### Data records
• • • •

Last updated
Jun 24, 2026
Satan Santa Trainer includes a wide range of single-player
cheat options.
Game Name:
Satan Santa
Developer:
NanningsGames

• • • •

Copy each of the records above so that nothing differs from the original.

Last updated
Jun 24, 2026
Satan Santa Trainer includes a wide range of single-player
cheat options.
Game Name:
Satan Santa
Developer:
NanningsGames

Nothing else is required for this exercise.